Friday, April 25, 2014

I Reads You Review: THE SANDMAN PRESENTS: Deadboy Detectives #1

THE SANDMAN PRESENTS: DEADBOY DETECTIVES #1 (OF 4)
DC COMICS – @DCComics

STORY: Ed Brubaker
PENCILS: Bryan Talbot
INKS: Steve Leialoha
COLORS: Daniel Vozzo
LETTERS: Willie Schubert
EDITOR: Will Dennis
COVER: Dave McKean
32pp, Color, $2.50 U.S., $4.25 CAN (August 2001)

Suggested for mature readers

“The Secret of Immortality” “Part One”

The Sandman created by Neil Gaiman, Sam Keith, and Mike Dringenberg

Dead Boy Detectives created by Neil Gaiman and artists Matt Wagner and Malcolm Jones III

Edwin Paine and Charles Rowland are “The Dead Boy Detectives.”  They are two DC Comics fictional characters that first appeared in The Sandman #25 (cover dated: April, 1991) and were created by writer Neil Gaiman and artists Matt Wagner and Malcolm Jones III.
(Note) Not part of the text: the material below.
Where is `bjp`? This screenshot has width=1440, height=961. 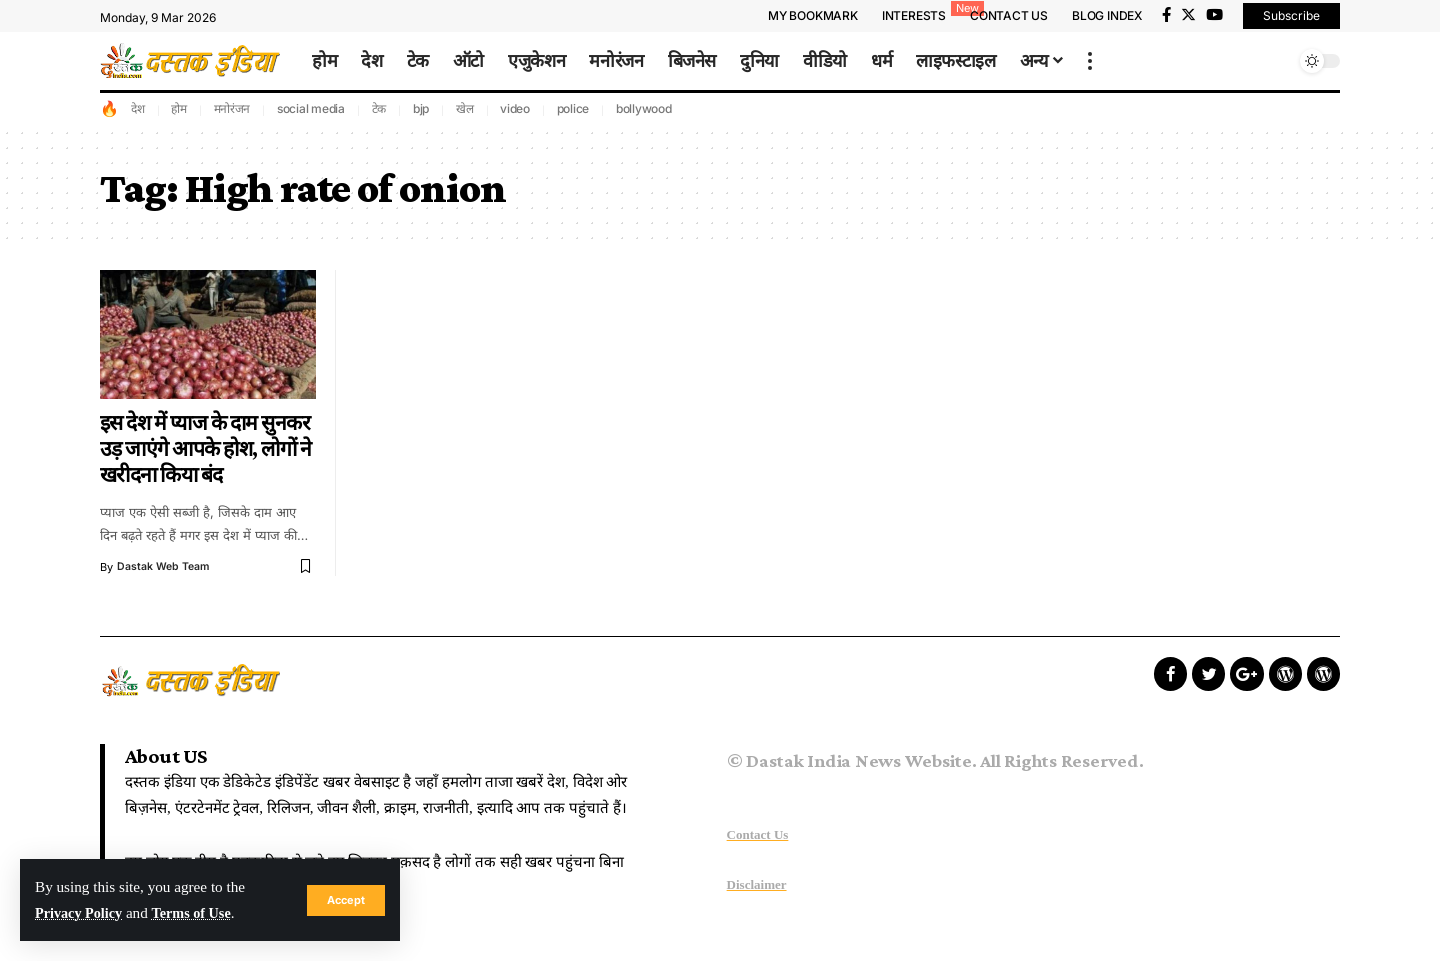 bjp is located at coordinates (421, 108).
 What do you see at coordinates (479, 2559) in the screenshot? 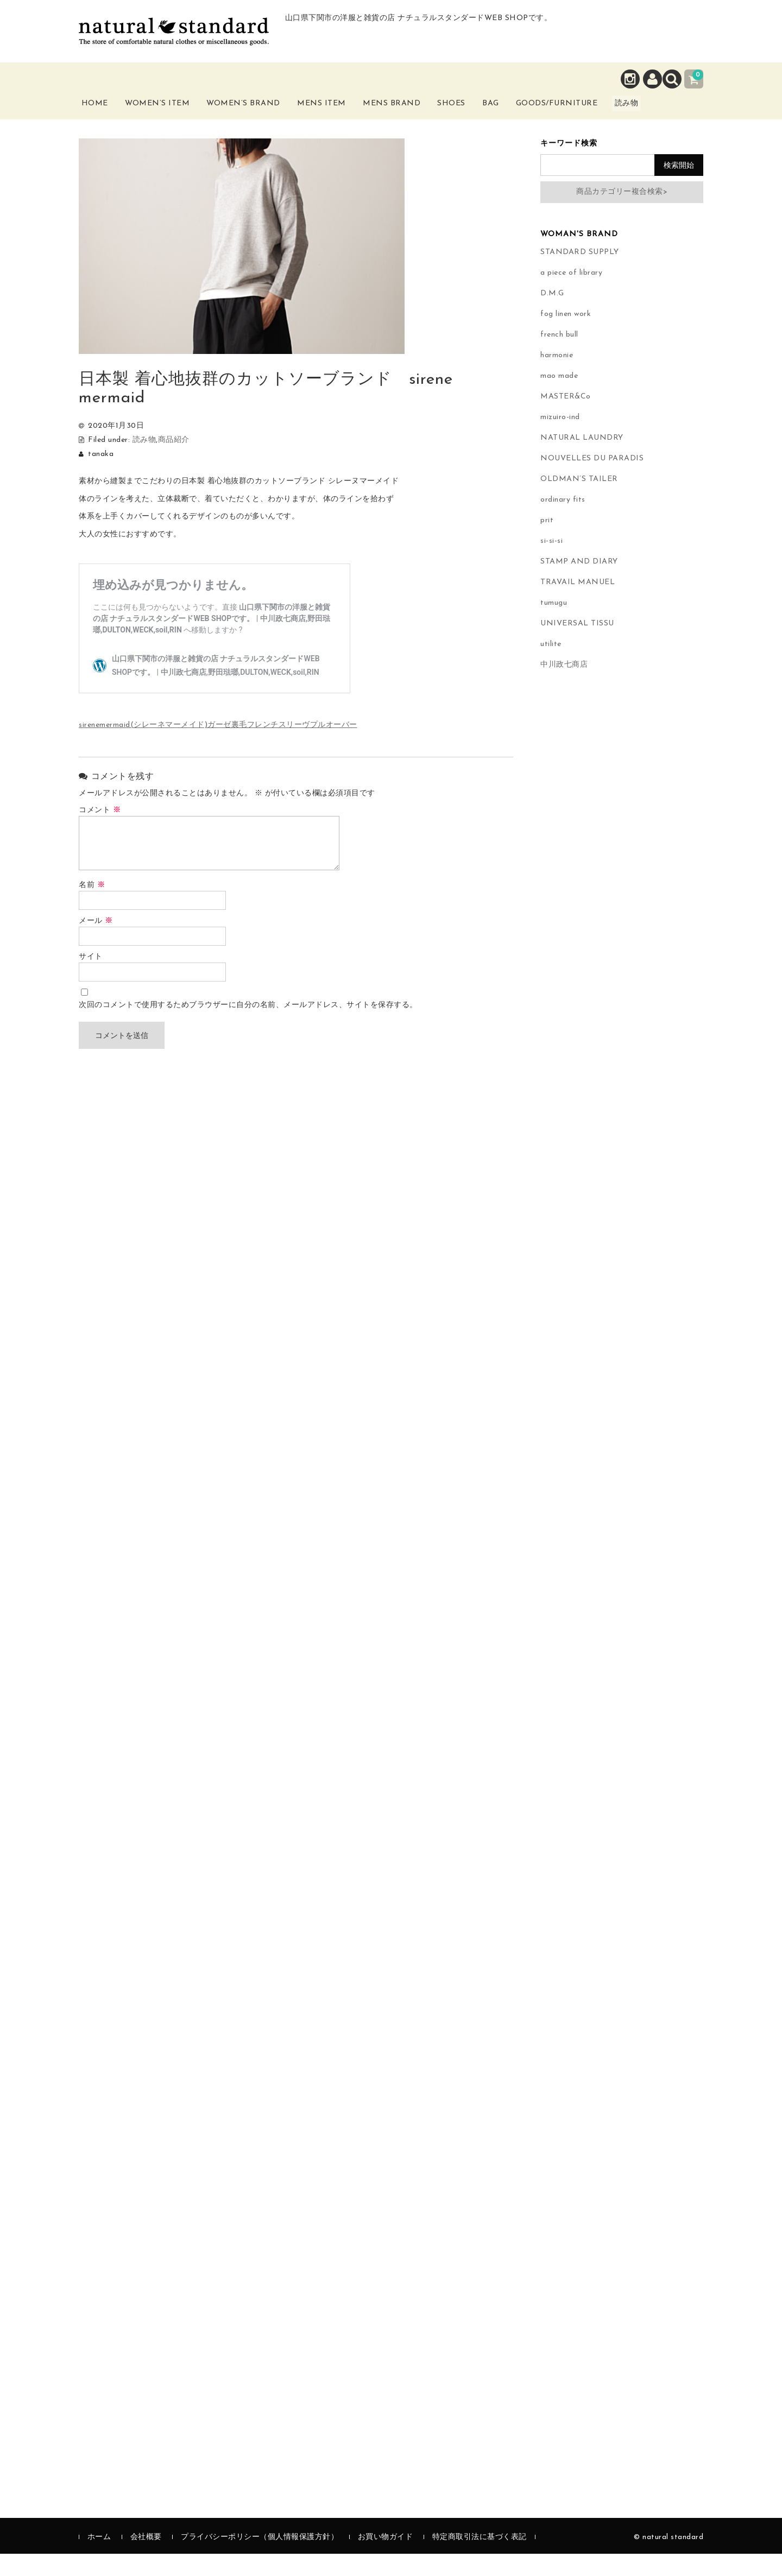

Since that debut, the Dead Boy Detectives have appeared in a number of comic books published under DC Comics’ Vertigo imprint.  In fact, the Dead Boy Detectives recently received their own eponymous, ongoing comic book series from Vertigo.  News of that new series re-ignited my desire to read the 2001 four-issue comic book miniseries, The Sandman Presents: The Deadboy Detectives.  It was written by Ed Brubaker and drawn by Bryan Talbot (pencils) and Steve Leialoha (inks), with colors by Daniel Vozzo.

Paine and Rowland are not your average boy detectives (like the Hardy Boys).  Edwin Paine was murdered at his British boarding school in 1916, and spent 75 years in Hell.  He escaped in 1991 and met Charles Rowland at his old boarding school, during the events of The Sandman story arc, Seasons of Mist.  Rowland died during this time, but refused to accompany Death (one of “The Endless”), preferring the prospect of future adventures with Paine.  The two ghosts spent a decade haunting places, preparing to become “first-rate detectives.”

The Sandman Presents: The Deadboy Detectives #1 opens with the boys settling into their new office – a tree house.  Now, the Rowland and Paine Detective Agency needs a client, and they get one.  Marcia, a young runaway, tells our intrepid duo that many of her fellow street urchin friends have been disappearing and then turning up dead.  These are not ordinary deaths, however, as the corpses appear to have been quite aged and withered.  Marcia claims that the police are not willing to put much effort into investigating crimes against runaways and the homeless.

Ultimately, Marcia decides not to hire Paine and Rowland, as she does not take them seriously.  They decide to investigate anyway, but their hunt will force them to meet people who may be dangerous even to ghosts.

If the rest of The Sandman Presents: The Deadboy Detectives is junk, then, the series would have to have taken a steep fall, because it really is good.  Ed Brubaker takes the boy detective genre (as best exemplified by the aforementioned Hardy Boys) and made it more imaginative and maybe even a little smarter.  I prefer the bookish Rowland, but Brubaker makes the alpha-male Paine not only the perfect foil for his partner, but also the tough guy that a mystery-solving duo needs.  I like how Brubaker sends his young heroes to interesting places that seem as real as they are imaginative.

Talbot and Leialoha’s art fills the spaces of the pages, which also gives the story a sense of verisimilitude.  Vozzo’s colors permeate the graphical storytelling with a sense of magic.  We have pretty pictures and good fantasy storytelling.  I’m ready for more of The Sandman Presents: The Deadboy Detectives, and I am also prepared to move onto the new series.